Linear regression is performed for the log-percentiles of left and right tail of the return distribution.  Statistical significance of the intercept term for the right-tail, i.e., abs(log-return)*I(right-tail) is identified.   If the intercept term is positive and significant, the the right tail has significantly greater log-return values.   

Between-asset covariance and correlation (Pearson and Spearman) of log-returns are provided for portfolio construction.  Eigendecomposition is performed on each matrix along with determination of noise threshold for eigenvectors.  Component subtraction is performed to remove effects of the greatest eigenvector, noise eigenvectors, or both.  Shrinkage techniques are also applied to matrices.

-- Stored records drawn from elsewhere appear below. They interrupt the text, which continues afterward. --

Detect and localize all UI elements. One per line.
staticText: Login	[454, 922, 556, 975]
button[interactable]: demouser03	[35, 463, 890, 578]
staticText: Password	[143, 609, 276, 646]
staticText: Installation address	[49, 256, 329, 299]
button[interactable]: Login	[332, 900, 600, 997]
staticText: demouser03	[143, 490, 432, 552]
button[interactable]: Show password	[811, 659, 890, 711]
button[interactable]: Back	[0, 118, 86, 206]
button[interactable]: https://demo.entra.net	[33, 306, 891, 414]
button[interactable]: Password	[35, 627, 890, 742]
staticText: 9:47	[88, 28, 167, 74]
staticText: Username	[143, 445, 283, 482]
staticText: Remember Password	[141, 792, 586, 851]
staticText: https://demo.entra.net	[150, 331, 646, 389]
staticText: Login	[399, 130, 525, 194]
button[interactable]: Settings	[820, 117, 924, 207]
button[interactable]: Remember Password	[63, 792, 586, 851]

Wealth charts are presented for unbalanced (tangency) and rebalanced (MinVar) portfolios.   Asset weights are also adjusted for the Hurst exponent and tail probabilities for the right-tail linear regression fits to weight for stability and/or greater positive returns.  

Cumulative returns for each portfolio are presented for the 3-month, 6-month, 1-year, 2-year, 5-year, and 10-year timeframes.

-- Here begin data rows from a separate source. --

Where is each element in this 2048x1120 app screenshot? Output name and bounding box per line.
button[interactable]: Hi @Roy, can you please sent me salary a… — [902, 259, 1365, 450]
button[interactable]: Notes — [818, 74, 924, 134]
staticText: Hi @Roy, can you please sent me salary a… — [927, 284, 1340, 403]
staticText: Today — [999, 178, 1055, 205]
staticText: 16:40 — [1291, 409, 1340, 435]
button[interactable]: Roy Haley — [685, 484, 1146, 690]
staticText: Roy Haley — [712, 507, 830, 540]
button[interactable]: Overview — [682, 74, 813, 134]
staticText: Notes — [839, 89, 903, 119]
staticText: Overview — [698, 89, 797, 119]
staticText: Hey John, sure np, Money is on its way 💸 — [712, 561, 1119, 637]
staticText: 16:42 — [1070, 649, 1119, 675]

Weight charts are provided for quarterly-balanced portfolios.
DISCLAIMER - This webpage is provided for general information only, and nothing contained within the material constitutes a recommendation for the purchase or sale of any security. Although the data used for portfolio construction are considered reliable, we do not guarantee their accuracy, and any such information may be incomplete or condensed. Also, risk information and portfolios expressed on these pages, are based on research materials available from sources considered reliable. Views are subject to change on the basis of additional or new research, new facts or developments. The investment risks described herein are not purported to be exhaustive, any person considering an investment should seek independent advice on the suitability or otherwise of the particular investment. Investment products are not bank deposits or obligations or guaranteed by NXG Logic, LLC unless specifically stated. Investment products are not insured by government or governmental agencies. Investment and Treasury products are subject to Investment risk, including possible loss of principal amount invested. Past performance is not indicative of future results: prices can go up or down. Investors investing in investments and/or treasury products denominated in foreign (non-local) currency should be aware of the risk of exchange rate fluctuations that may cause loss of principal when foreign currency is converted into the investor's home currency. All use of information is subject to Terms and Conditions of the individual investment and Treasury products. Users understand that it is their responsibility to seek legal and/or tax advice regarding the legal and tax consequences of his or her investment transactions. If a customer changes residence, citizenship, nationality, or place of work, it is his or her responsibility to understand how his or her investment transactions are affected by such change and comply with all applicable laws and regulations as and when such becomes applicable. Customer understands that NXG Logic, LLC does not provide legal and/or tax advice and is not responsible for advising him/her on the laws pertaining to his/her potential investment transactions.